Perception-to-Pursuit: Track-Centric Temporal Reasoning for Open-World Drone Detection and Autonomous Chasing

Imagine you are playing a high-stakes game of tag with a drone. You are the chaser, and the drone is the runner.

Most current computer systems are like bad referees. They can tell you exactly where the runner was a second ago, and they can guess where they might be next based on a simple straight line. But here's the problem: if the runner suddenly does a sharp U-turn or speeds up, that straight-line guess is useless. Even worse, the system might predict a spot that is physically impossible for you to reach in time, even if your guess about their location was "mathematically correct."

This paper introduces a new system called Perception-to-Pursuit (P2P).

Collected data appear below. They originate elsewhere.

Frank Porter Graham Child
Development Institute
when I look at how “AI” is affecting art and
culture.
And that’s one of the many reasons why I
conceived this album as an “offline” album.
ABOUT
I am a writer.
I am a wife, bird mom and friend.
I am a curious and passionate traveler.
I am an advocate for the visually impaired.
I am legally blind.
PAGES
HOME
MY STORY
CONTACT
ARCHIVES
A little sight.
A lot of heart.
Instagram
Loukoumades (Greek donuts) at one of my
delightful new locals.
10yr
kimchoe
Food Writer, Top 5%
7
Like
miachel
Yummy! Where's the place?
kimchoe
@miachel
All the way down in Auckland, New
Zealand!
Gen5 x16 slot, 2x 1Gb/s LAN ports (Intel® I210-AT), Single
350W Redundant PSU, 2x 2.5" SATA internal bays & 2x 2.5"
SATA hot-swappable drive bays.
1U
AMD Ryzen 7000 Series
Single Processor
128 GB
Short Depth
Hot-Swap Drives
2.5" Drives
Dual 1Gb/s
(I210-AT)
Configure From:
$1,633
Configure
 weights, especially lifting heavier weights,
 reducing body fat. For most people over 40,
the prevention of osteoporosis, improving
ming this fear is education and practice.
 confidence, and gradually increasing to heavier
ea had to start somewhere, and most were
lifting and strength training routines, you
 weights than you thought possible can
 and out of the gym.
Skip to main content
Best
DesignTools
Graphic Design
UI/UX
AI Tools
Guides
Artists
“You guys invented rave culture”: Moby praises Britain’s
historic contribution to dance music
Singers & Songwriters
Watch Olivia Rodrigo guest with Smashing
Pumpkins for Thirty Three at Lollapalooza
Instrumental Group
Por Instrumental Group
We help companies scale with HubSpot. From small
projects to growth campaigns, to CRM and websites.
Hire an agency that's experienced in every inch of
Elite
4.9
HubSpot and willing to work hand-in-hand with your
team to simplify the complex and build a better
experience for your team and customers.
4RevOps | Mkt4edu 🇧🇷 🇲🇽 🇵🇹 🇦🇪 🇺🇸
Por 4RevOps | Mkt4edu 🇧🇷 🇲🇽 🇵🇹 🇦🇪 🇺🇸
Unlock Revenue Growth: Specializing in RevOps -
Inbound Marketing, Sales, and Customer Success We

Think of it as upgrading your brain from a "guessing machine" to a tactical coach.

Here is how it works, broken down into simple concepts:

1. The "Motion Token" (The Secret Language)

Instead of looking at the drone like a picture (which is heavy and full of unnecessary details like background trees), P2P translates the drone's movement into a compact 8-word sentence.

The Words: Where it is, how fast it's going, how fast it's speeding up (acceleration), how big it looks, and how smooth its path is.
The Analogy: Imagine trying to describe a dancer. A bad description says, "She is wearing a red dress and standing on a stage." A good description says, "She is spinning fast, accelerating to the left, and her movements are jerky." P2P speaks the language of movement, not just looks.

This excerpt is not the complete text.